_Exercise instructions:_
Nothing is needed except the lines below that run from the one with "Dati inseriti tramite" through the one with "Soggetti interni autorizzati", repeated exactly.

_Record excerpts:_
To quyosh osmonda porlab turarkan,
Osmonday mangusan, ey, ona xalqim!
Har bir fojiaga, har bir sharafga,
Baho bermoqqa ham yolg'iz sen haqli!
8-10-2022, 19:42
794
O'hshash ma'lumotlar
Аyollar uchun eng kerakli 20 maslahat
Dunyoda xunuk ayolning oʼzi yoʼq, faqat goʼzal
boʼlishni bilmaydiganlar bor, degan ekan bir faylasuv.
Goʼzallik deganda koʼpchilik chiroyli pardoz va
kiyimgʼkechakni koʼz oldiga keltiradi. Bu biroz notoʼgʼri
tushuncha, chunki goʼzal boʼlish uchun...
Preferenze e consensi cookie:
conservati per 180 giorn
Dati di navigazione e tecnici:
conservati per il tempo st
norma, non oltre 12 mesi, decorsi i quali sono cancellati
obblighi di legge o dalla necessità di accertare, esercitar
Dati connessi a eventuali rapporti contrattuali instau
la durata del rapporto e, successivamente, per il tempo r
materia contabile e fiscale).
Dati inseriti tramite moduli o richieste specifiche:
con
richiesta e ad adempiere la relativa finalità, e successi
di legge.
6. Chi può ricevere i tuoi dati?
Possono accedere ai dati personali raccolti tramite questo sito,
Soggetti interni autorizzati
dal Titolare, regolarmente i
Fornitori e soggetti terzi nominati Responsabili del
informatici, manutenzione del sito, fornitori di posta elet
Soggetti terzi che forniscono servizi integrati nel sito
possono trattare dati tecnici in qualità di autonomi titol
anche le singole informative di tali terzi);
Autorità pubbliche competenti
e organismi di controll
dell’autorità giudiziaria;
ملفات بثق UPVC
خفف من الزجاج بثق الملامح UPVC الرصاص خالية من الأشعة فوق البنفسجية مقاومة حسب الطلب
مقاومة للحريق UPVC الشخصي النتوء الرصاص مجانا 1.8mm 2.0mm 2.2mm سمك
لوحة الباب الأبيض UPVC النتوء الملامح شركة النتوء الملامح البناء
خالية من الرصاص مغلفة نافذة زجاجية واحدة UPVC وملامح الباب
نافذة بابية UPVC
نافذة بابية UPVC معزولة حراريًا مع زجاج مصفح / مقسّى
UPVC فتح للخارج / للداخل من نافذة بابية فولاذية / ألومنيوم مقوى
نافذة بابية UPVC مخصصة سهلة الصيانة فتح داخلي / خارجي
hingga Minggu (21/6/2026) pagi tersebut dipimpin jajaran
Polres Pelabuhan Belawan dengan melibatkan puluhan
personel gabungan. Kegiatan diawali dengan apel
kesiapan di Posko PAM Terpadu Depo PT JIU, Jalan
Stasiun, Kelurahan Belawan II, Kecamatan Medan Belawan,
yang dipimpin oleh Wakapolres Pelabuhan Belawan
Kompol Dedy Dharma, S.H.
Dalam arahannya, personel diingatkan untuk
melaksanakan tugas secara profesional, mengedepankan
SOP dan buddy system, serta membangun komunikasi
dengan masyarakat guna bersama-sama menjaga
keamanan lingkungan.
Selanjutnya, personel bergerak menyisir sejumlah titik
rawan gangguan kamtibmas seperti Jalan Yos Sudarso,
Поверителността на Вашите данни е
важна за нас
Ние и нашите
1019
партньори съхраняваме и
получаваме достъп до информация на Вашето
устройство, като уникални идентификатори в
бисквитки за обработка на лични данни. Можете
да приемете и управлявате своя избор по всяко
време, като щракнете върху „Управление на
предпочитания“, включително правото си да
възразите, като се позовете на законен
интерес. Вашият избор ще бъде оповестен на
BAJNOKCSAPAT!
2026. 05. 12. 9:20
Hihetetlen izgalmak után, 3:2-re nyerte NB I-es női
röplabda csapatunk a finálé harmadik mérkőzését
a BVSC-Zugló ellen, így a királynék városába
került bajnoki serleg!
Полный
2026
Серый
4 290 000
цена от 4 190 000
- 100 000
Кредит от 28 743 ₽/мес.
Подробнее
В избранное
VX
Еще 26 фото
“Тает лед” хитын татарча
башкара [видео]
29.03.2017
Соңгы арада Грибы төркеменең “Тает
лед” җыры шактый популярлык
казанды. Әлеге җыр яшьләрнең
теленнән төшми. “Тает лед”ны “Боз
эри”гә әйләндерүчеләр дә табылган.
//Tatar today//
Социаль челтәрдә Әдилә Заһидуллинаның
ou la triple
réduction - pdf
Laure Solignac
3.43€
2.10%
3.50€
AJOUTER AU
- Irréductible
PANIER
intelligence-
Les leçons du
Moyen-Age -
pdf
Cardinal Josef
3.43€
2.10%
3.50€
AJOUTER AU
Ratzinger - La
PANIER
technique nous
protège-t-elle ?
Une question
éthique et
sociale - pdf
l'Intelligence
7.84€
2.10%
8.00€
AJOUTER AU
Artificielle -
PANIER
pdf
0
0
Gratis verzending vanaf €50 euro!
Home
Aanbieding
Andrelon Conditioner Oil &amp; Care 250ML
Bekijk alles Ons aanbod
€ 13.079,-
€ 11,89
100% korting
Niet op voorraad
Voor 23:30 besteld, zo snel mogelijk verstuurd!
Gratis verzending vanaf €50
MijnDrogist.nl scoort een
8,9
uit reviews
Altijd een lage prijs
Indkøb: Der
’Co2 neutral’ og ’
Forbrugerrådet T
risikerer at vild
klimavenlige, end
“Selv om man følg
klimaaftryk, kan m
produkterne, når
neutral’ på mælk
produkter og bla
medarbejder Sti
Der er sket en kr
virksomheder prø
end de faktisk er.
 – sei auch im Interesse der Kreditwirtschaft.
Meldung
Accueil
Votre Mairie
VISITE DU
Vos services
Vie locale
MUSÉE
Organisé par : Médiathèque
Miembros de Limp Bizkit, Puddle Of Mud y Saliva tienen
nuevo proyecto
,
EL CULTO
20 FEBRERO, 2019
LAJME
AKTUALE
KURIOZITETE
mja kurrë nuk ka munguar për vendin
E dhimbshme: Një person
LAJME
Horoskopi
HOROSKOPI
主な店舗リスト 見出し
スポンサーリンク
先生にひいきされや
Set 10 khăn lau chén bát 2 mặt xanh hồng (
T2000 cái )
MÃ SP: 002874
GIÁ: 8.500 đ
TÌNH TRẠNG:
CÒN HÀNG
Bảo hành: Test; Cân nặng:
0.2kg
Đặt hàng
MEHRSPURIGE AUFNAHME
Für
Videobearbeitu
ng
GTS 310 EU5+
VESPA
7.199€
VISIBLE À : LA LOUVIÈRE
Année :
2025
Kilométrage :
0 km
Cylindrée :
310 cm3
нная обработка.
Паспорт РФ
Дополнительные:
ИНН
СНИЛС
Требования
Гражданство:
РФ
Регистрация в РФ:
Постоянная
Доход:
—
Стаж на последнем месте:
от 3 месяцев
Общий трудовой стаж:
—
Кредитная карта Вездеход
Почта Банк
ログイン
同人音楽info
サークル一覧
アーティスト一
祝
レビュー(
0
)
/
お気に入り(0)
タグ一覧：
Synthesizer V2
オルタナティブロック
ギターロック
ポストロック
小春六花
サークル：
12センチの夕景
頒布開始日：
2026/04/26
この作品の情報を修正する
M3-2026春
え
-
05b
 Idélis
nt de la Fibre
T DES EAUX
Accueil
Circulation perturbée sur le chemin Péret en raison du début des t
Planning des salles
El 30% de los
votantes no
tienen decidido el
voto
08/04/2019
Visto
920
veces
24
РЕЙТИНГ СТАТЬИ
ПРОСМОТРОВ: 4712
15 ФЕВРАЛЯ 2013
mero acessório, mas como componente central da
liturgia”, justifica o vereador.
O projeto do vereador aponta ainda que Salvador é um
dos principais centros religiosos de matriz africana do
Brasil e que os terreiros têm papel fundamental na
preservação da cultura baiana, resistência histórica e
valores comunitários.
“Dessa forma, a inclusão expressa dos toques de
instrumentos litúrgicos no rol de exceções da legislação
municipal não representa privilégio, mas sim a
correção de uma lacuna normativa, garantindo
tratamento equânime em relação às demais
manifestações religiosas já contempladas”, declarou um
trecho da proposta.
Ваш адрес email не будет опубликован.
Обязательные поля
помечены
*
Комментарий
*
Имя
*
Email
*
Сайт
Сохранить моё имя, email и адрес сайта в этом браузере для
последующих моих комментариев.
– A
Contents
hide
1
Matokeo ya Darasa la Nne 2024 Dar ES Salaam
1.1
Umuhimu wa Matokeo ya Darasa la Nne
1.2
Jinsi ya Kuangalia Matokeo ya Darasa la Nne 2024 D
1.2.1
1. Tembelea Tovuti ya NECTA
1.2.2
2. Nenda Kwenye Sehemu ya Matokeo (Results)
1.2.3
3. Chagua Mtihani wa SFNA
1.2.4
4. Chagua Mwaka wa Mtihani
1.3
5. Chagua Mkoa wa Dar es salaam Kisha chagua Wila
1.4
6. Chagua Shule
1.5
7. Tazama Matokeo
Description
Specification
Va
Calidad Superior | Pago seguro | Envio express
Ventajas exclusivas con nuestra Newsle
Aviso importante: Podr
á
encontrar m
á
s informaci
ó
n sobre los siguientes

_Exercise solution:_
Dati inseriti tramite moduli o richieste specifiche:
con
richiesta e ad adempiere la relativa finalità, e successi
di legge.
6. Chi può ricevere i tuoi dati?
Possono accedere ai dati personali raccolti tramite questo sito,
Soggetti interni autorizzati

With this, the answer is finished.